The point of all this is that while there have been plenty of claims over the past few years about the supremacy of digital cameras over their film counterparts, the only way for me to produce results similar to the above photo with my digital camera is to manipulate the living hell out of the original image in post-processing. I have yet to use a digital camera that could produce results like this without substantial manipulation. Given that the slides can be scanned with relatively little effort, [4] one can effectively combine the best of both media types, namely, maintaining the archival advantages of slides with the ease-of-use attendent to using digital media.

And seriously…just look at those colors.
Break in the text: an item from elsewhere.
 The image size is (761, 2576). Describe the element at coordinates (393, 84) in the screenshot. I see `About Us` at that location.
Certainly, there are situations where such highly saturated colors wouldn’t be desirable (I suspect that the film would not lend itself to portraiture, for example), but in situations such as this? What else can I say, but to check out the photo again?

Enjoy.

Notes:

[1]: Besides saying “because I want to,” that is. Even though, at the end of the day, that is my primary motivation. Having been educated in the ways of a design-oriented profession, however, I have been trained to instinctively shy away from such simplistic explanations, even if I have few other motivations. But let’s face it…the primary reason I still shoot film is because I want to.

[2]: Er, yes…that whole “a picture is worth a thousand words” deal. Considering how long-winded some of my posts end up, it’s probably a good thing that I sidestep the writing in this manner.
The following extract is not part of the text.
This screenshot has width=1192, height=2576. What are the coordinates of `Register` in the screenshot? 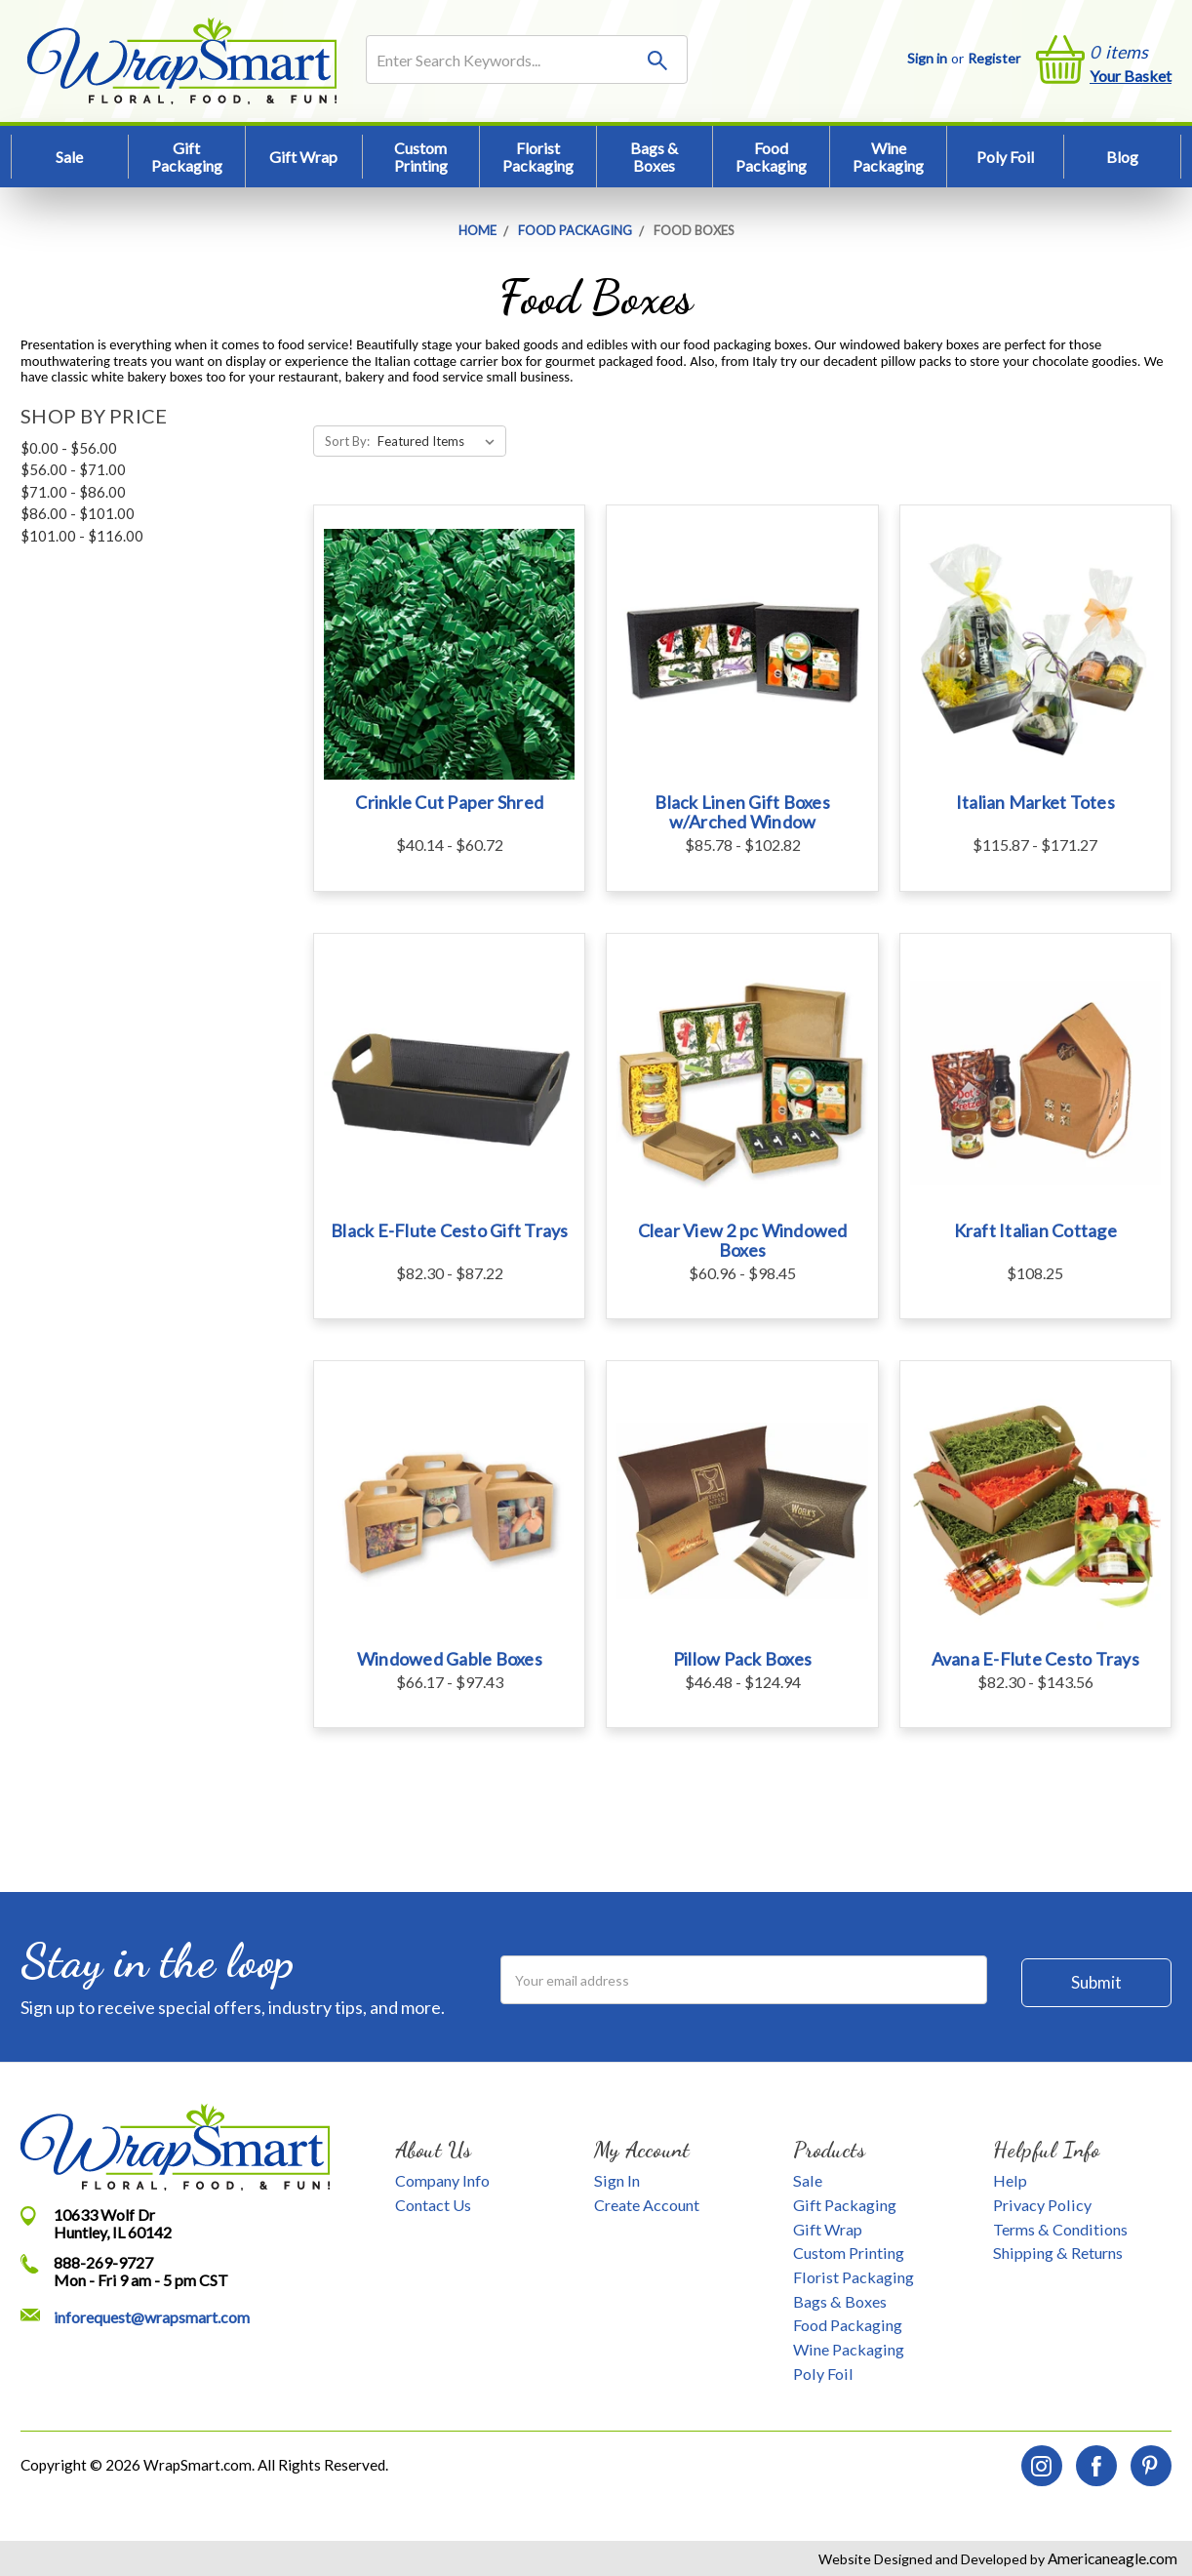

[3]: Of course, given that this is a Kodak camera, using it to take quick snapshots is actually part of the standard Kodak milieu.

[4]: Okay, to be fair, you’ll have to pay for the film, processing, and scanning, unless you own your very own slide scanner (most of which are still obscenely expensive); even so, you’ll still need to pay for the film and processing. Being a film targeted primarily at professionals, it doesn’t come cheap, either. [*] On the other hand, I also find it difficult to argue with results. Given the unique look of the results, it might be worth carrying around a roll or two and a point-and-shoot film camera for vacations, or such “special” events.

[5]: I should also point out that shooting this film was actually something of a happy accident; at the time I purchased the film, I had no idea that it was slide film, or what kind of results to expect from it. I suppose the fact that the processing type required was E-6 (as opposed to the standard color film C-41 process) should have tipped me off, but it did not. Surprise!

[*]: If you happen to reside in the great state of Virginia, and are near one of the larger cities/towns, I highly recommend availing yourself of the services offered by Richmond Camera. I have been taking advantage of their film services for several years now, and have been consistently satisfied with their results. All of their film processing takes place at a central lab located, appropriately enough, in Richmond, so you’ll need to wait a couple of days to get your film back; most of the time, the wait does not exceed two or three days, so it isn’t that bad. Check out their website for additional information about their services, as well as the retail products they offer. Note that they also offer digital services, as well, so if you don’t have the fortitude to venture into the wonderful world of film, you can still satisfy your electronic needs there, as well.